Asked about being named the school’s first woman dean, Crossley said, “I don’t feel any particular pressure about that. I am proud of it. The female population for law students has been growing nationally to nearly half, and it’s about time that that is reflected in administration as well, don’t you think?”

In announcing the appointment last week, Provost James V. Maher said, “I have great confidence that Professor Crossley will provide our School of Law with dynamic academic and organizational leadership and sound judgment.

Maher continued: “She shares our vision of a School of Law that will continue to strengthen its research and scholarship base, positioning its faculty to influence the development of the law and to prepare students to meet the challenges of demanding legal careers and leadership responsibilities, both nationally and internationally.”

Chancellor Mark A. Nordenberg, a former dean of the Pitt law school, also praised the appointment.

“Professor Crossley’s ambition, energy and demonstrated abilities make her an ideal choice to lead our School of Law,” he said.

“Throughout her career, both as a professor and as an associate dean, she has shown a high level of commitment to her students.
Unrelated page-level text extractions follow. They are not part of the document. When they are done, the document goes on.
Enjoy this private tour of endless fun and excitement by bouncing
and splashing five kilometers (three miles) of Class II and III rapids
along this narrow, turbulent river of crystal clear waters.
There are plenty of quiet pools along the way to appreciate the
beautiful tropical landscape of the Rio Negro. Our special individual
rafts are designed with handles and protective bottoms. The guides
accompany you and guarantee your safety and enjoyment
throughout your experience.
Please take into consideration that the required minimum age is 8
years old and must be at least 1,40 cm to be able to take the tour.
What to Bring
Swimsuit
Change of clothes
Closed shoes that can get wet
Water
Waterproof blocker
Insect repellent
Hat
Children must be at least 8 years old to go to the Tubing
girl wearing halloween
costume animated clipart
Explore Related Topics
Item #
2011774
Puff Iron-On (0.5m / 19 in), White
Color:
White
She is a nationally respected scholar, whose particular areas of interest and expertise are directly related to our own institutional strengths in the health sciences.”
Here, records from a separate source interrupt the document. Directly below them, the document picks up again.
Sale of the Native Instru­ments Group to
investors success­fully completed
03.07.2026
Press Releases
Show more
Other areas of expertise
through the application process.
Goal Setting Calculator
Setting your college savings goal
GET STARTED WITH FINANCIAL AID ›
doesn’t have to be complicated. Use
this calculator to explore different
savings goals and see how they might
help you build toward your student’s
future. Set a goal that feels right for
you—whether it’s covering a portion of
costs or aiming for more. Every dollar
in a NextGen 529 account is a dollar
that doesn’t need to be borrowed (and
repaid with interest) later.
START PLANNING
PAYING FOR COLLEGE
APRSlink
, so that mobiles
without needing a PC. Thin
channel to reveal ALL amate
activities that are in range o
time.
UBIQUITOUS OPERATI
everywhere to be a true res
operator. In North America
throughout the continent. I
Crossley also has extensive experience practicing law and holds a professorship created by the health law section of the Florida Bar Association, an indication of her scholarly strengths, Nordenberg said. “All of these qualities, combined with her enthusiasm for the opportunities that exist here at Pitt, permit us to confidently predict that there are very good days ahead for our School of Law,” the chancellor said.

Crossley has written and spoken on many of the most pressing legal issues presented by advances in medical science: discrimination in the treatment of infants with HIV infection and newborns with disabilities; the ramifications of the Americans with Disabilities Act (ADA), including the relevance of the ADA to health care rationing, insurance law and Medicaid managed care; the implications of the genetics revolution for understanding disability and criminality, and issues of inequality in health care generally.

Her scholarly articles have appeared in such journals as the Columbia Law Review, Hastings Law Journal, Issues in Law and Medicine, Notre Dame Law Review, Rutgers Law Journal and Vanderbilt Law Review.

Currently, she is working on a book about medical treatment choices for children.

Crossley is a member of the editorial board of the Florida Practitioner’s Health Law Handbook and serves as a member of the American Bar Association, the State Bar of California and the American Society of Law, Medicine and Ethics.

She has been admitted to practice before the Tennessee, Connecticut and California bars.

At Florida State, she has taught a number of courses related to health law including Health Law and Policy, Family Law, Health Care and Civil Rights, and Bioethics and Law.

Herring, who has been dean of Pitt’s law school since 1998, told the University Times, “Her appointment worked out as well as it possibly could for us. We’re getting an outside perspective from someone who has been at a number of very good law schools and is an eminent scholar as well as a teacher,” fitting the mold of the school’s faculty, he said.

“With her energy and enthusiasm I believe she can take our school to higher levels,” said Herring, who is stepping down as dean June 30.